>>>>>
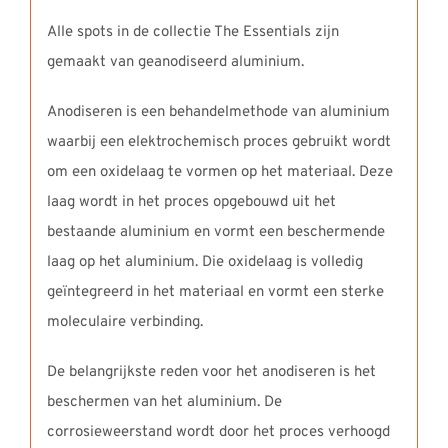
Alle spots in de collectie The Essentials zijn
gemaakt van geanodiseerd aluminium.
Anodiseren is een behandelmethode van aluminium
waarbij een elektrochemisch proces gebruikt wordt
om een oxidelaag te vormen op het materiaal. Deze
laag wordt in het proces opgebouwd uit het
bestaande aluminium en vormt een beschermende
laag op het aluminium. Die oxidelaag is volledig
geïntegreerd in het materiaal en vormt een sterke
moleculaire verbinding.
De belangrijkste reden voor het anodiseren is het
beschermen van het aluminium. De
corrosieweerstand wordt door het proces verhoogd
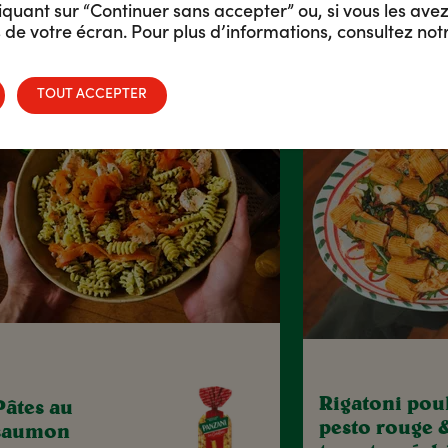
quant sur “Continuer sans accepter” ou, si vous les avez
de votre écran. Pour plus d’informations, consultez not
NOS IDÉES RECETTES
NOS CONSEILS
TOUT ACCEPTER
Rigatoni poul
Pâtes au
pesto rouge 
saumon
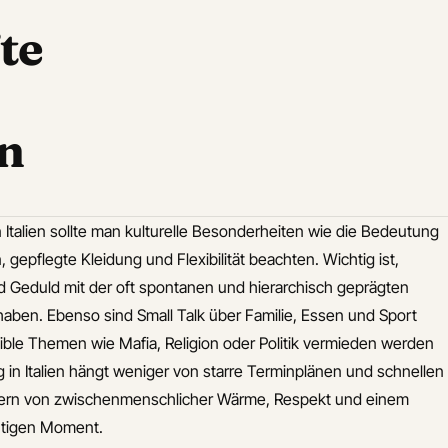
te
n
talien sollte man kulturelle Besonderheiten wie die Bedeutung
gepflegte Kleidung und Flexibilität beachten. Wichtig ist,
 Geduld mit der oft spontanen und hierarchisch geprägten
aben. Ebenso sind Small Talk über Familie, Essen und Sport
ble Themen wie Mafia, Religion oder Politik vermieden werden
lg in Italien hängt weniger von starre Terminplänen und schnellen
ern von zwischenmenschlicher Wärme, Respekt und einem
chtigen Moment.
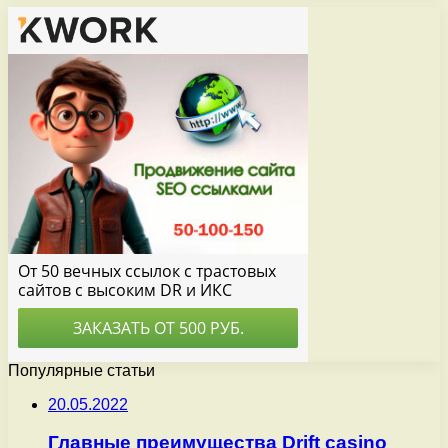
Популярные статьи
20.05.2022
Главные преимущества Drift casino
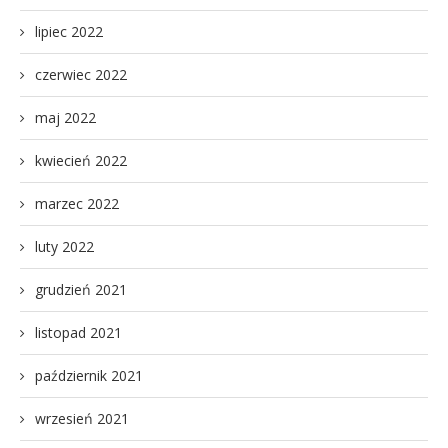
lipiec 2022
czerwiec 2022
maj 2022
kwiecień 2022
marzec 2022
luty 2022
grudzień 2021
listopad 2021
październik 2021
wrzesień 2021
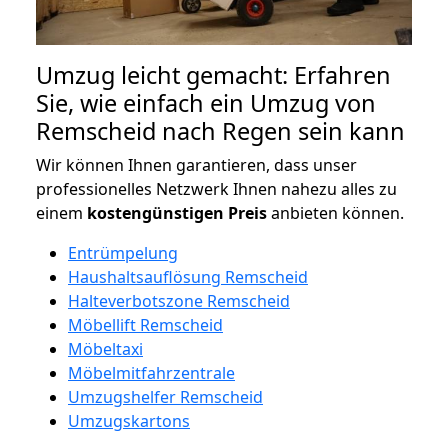
Umzug leicht gemacht: Erfahren
Sie, wie einfach ein Umzug von
Remscheid nach Regen sein kann
Wir können Ihnen garantieren, dass unser
professionelles Netzwerk Ihnen nahezu alles zu
einem
kostengünstigen
Preis
anbieten können.
Entrümpelung
Haushaltsauflösung Remscheid
Halteverbotszone Remscheid
Möbellift Remscheid
Möbeltaxi
Möbelmitfahrzentrale
Umzugshelfer Remscheid
Umzugskartons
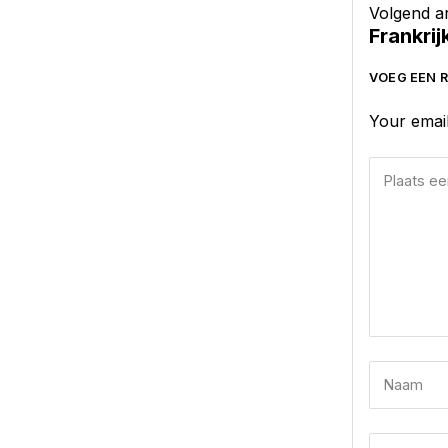
Volgend ar
Frankri
VOEG EEN R
Your email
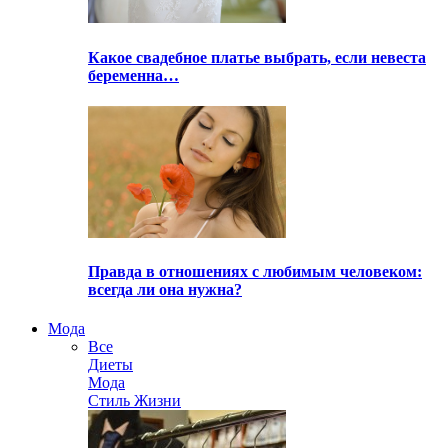
Какое свадебное платье выбрать, если невеста
беременна…
Правда в отношениях с любимым человеком:
всегда ли она нужна?
Мода
Все
Диеты
Мода
Стиль Жизни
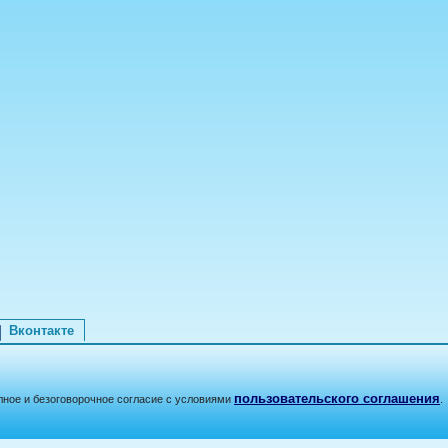
Вконтакте
пользовательского соглашения
лное и безоговорочное согласие с условиями
.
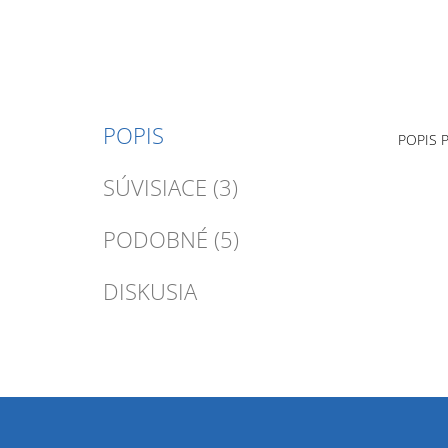
POPIS
POPIS 
SÚVISIACE (3)
PODOBNÉ (5)
DISKUSIA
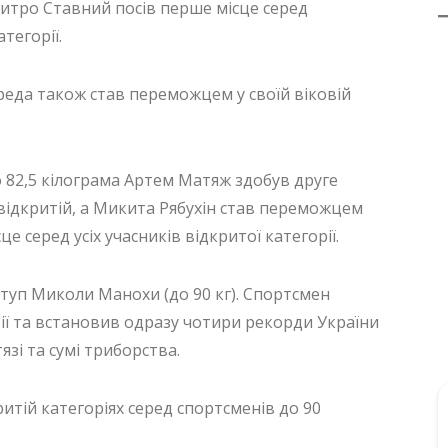
Дмитро Ставний посів перше місце серед
тегорії.
еда також став переможцем у своїй віковій
о 82,5 кілограма Артем Матяж здобув друге
у відкритій, а Микита Рябухін став переможцем
сце серед усіх учасників відкритої категорії.
туп Миколи Манохи (до 90 кг). Спортсмен
рії та встановив одразу чотири рекорди України
язі та сумі триборства.
итій категоріях серед спортсменів до 90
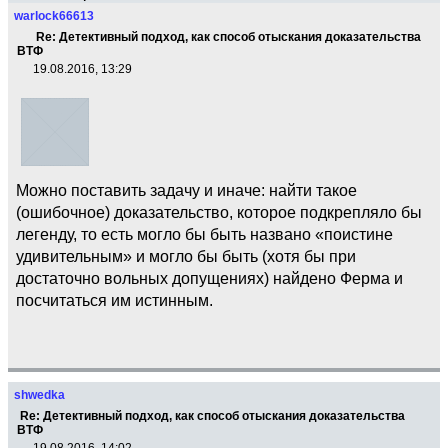
warlock66613
Re: Детективный подход, как способ отыскания доказательства
ВТФ
19.08.2016, 13:29
Можно поставить задачу и иначе: найти такое
(ошибочное) доказательство, которое подкрепляло бы
легенду, то есть могло бы быть названо «поистине
удивительным» и могло бы быть (хотя бы при
достаточно вольных допущениях) найдено Ферма и
посчитаться им истинным.
shwedka
Re: Детективный подход, как способ отыскания доказательства
ВТФ
19.08.2016, 14:02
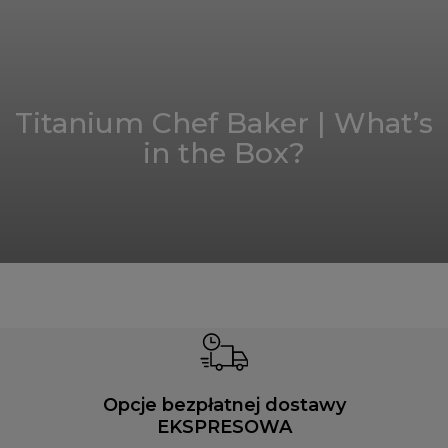
Titanium Chef Baker | What’s
in the Box?
Opcje bezpłatnej dostawy
EKSPRESOWA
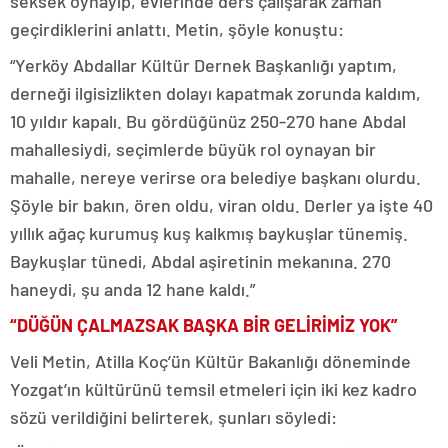
seksek oynayıp, evlerinde ders çalışarak zaman
geçirdiklerini anlattı. Metin, şöyle konuştu:
“Yerköy Abdallar Kültür Dernek Başkanlığı yaptım,
derneği ilgisizlikten dolayı kapatmak zorunda kaldım,
10 yıldır kapalı. Bu gördüğünüz 250-270 hane Abdal
mahallesiydi, seçimlerde büyük rol oynayan bir
mahalle, nereye verirse ora belediye başkanı olurdu.
Şöyle bir bakın, ören oldu, viran oldu. Derler ya işte 40
yıllık ağaç kurumuş kuş kalkmış baykuşlar tünemiş.
Baykuşlar tünedi, Abdal aşiretinin mekanına. 270
haneydi, şu anda 12 hane kaldı.”
“DÜĞÜN ÇALMAZSAK BAŞKA BİR GELİRİMİZ YOK”
Veli Metin, Atilla Koç’ün Kültür Bakanlığı döneminde
Yozgat’ın kültürünü temsil etmeleri için iki kez kadro
sözü verildiğini belirterek, şunları söyledi:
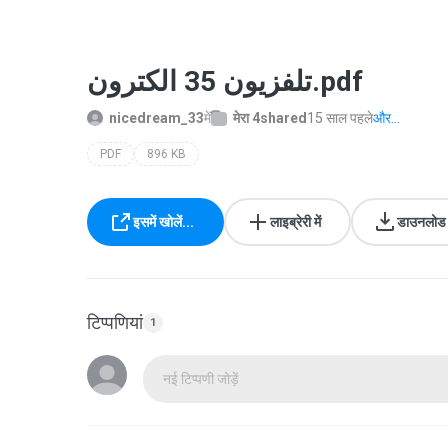
تلفزيون 35 الكترون.pdf
nicedream_33
में
मेरा 4shared
15 साल पहले
और...
PDF
896 KB
इसमें खोलें...
लाइब्रेरी में
डाउनलोड क
टिप्पणियां
1
नई टिप्पणी जोड़ें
<<<<<
■ INSTRUCTIONS FOR THE TASK ■
Read the records above. Show each line that has the string "переможцем".

■ RESULT BELOW ■
еда також став переможцем у своїй віковій
у відкритій, а Микита Рябухін став переможцем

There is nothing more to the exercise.